Godwin's law, short for Godwin's law (or rule) of Nazi analogies, is an Internet adage asserting that as an online discussion grows longer (regardless of topic or scope), the probability of a comparison to Nazis or Adolf Hitler approaches 1. 

Promulgated by the American attorney and author Mike Godwin in 1990, Godwin's law originally referred specifically to Usenet newsgroup discussions. He stated that he introduced Godwin's law in 1990 as an experiment in memetics. Later it was applied to any threaded online discussion, such as Internet forums, chat rooms, and comment threads, as well as to speeches, articles, and other rhetoric where reductio ad Hitlerum occurs.

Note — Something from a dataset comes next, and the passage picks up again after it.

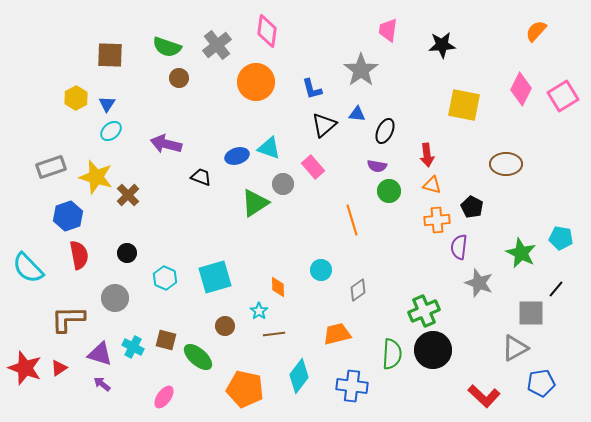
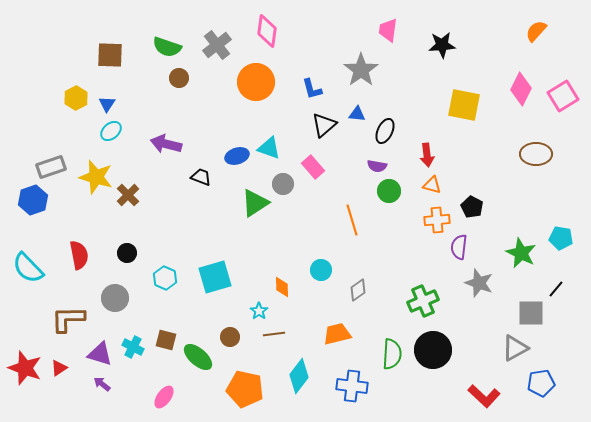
brown ellipse at (506, 164): moved 30 px right, 10 px up
blue hexagon at (68, 216): moved 35 px left, 16 px up
orange diamond at (278, 287): moved 4 px right
green cross at (424, 311): moved 1 px left, 10 px up
brown circle at (225, 326): moved 5 px right, 11 px down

In 2012, Godwin's law became an entry in the third edition of the Oxford English Dictionary. In 2021, Harvard researchers published an article showing the phenomenon does not occur with statistically meaningful frequency in Reddit discussions.

Generalization, corollaries, and usage
There are many corollaries to Godwin's law, some considered more canonical (by being adopted by Godwin himself) than others. For example, there is a tradition in many newsgroups and other Internet discussion forums that, when a Hitler comparison is made, the thread is finished and whoever made the comparison loses whatever debate is in progress. This principle is itself frequently referred to as Godwin's law.

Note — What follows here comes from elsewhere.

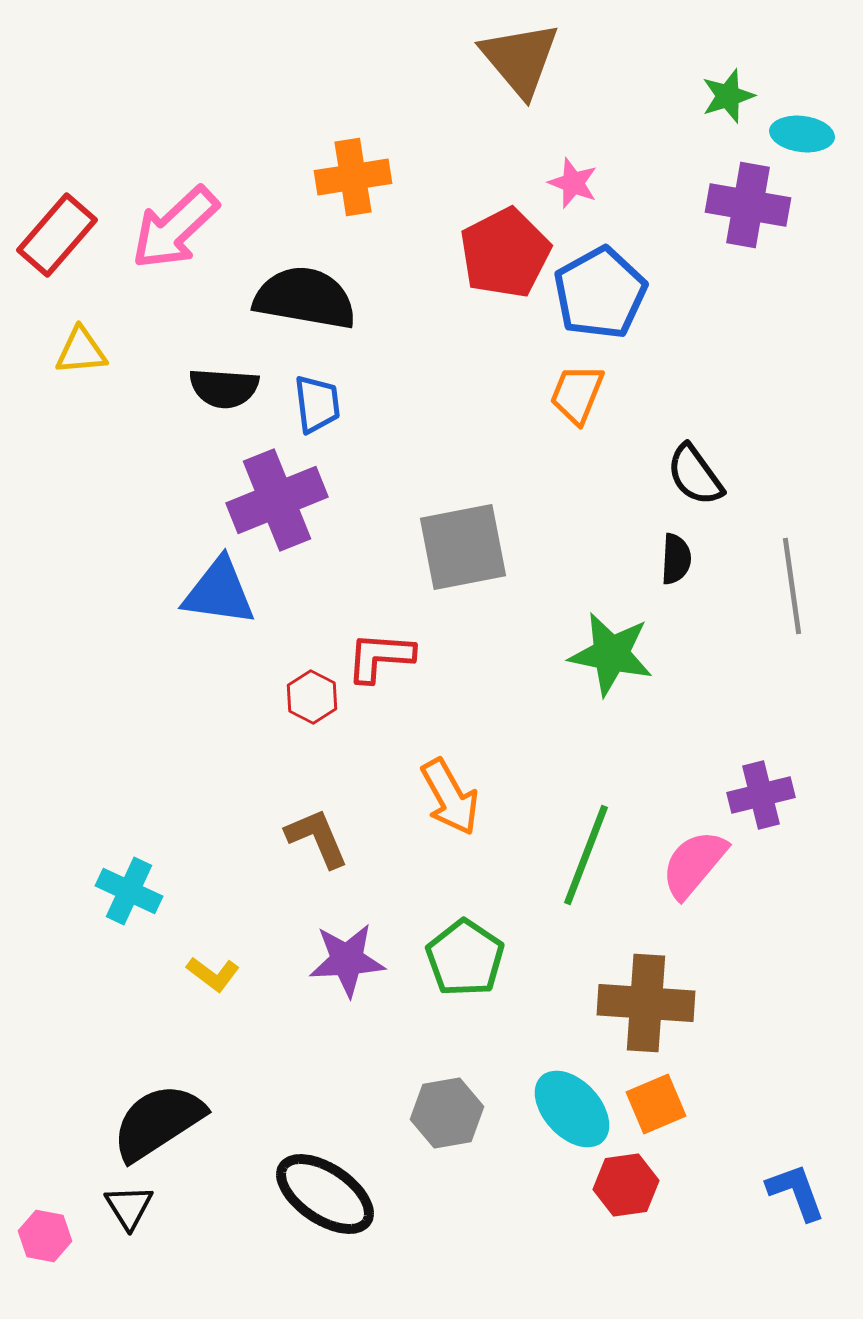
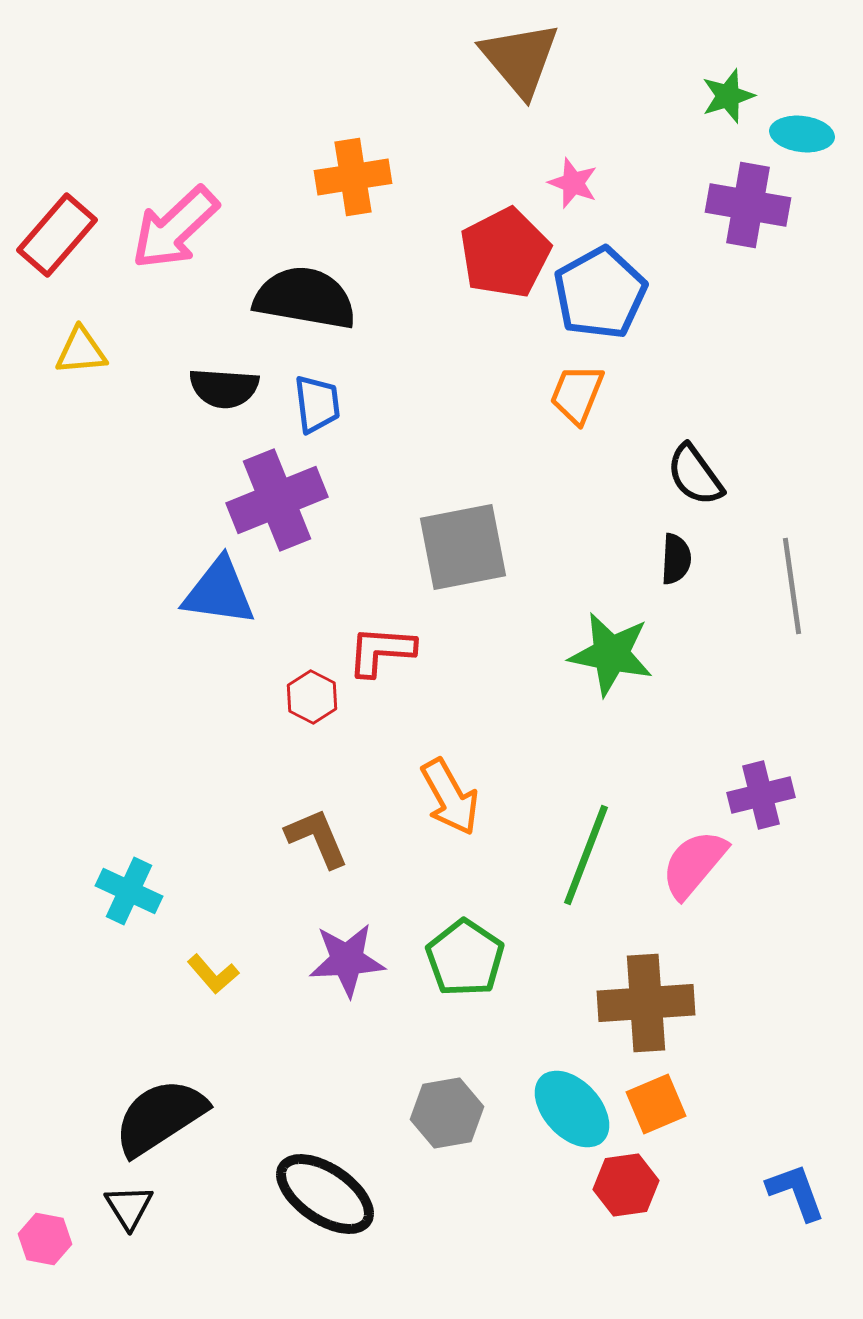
red L-shape at (380, 657): moved 1 px right, 6 px up
yellow L-shape at (213, 974): rotated 12 degrees clockwise
brown cross at (646, 1003): rotated 8 degrees counterclockwise
black semicircle at (158, 1122): moved 2 px right, 5 px up
pink hexagon at (45, 1236): moved 3 px down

Godwin's law itself can be applied mistakenly or abused as a distraction, diversion or even as censorship, when fallaciously miscasting an opponent's argument as hyperbole when the comparison made by the argument is appropriate. Godwin himself has also criticized the overapplication of the law, claiming that it does not articulate a fallacy, but rather is intended to reduce the frequency of inappropriate and hyperbolic comparisons. Godwin wrote that "Although deliberately framed as if it were a law of nature or of mathematics, its purpose has always been rhetorical and pedagogical: I wanted folks who glibly compared someone else to Hitler to think a bit harder about the Holocaust."

In December 2015, Godwin commented on comparisons to Nazism and fascism being made by several articles between Republican presidential candidate Donald Trump, saying: "If you're thoughtful about it and show some real awareness of history, go ahead and refer to Hitler when you talk about Trump, or any other politician." In August 2017, Godwin made similar remarks on social media with respect to the two previous days' Unite the Right rally in Charlottesville, Virginia, endorsing and encouraging comparisons of its alt-right organizers to Nazis.

In June 2018, Godwin wrote an opinion piece in the Los Angeles Times denying the need to update or amend the rule. He rejected the idea that whoever invokes Godwin's law has lost the argument, and argued that, applied appropriately, the rule "should function less as a conversation ender and more as a conversation starter."

In March 2022, Godwin wrote "you're not going to believe who this guy reminds me of" about Vladimir Putin, actually using his own rule.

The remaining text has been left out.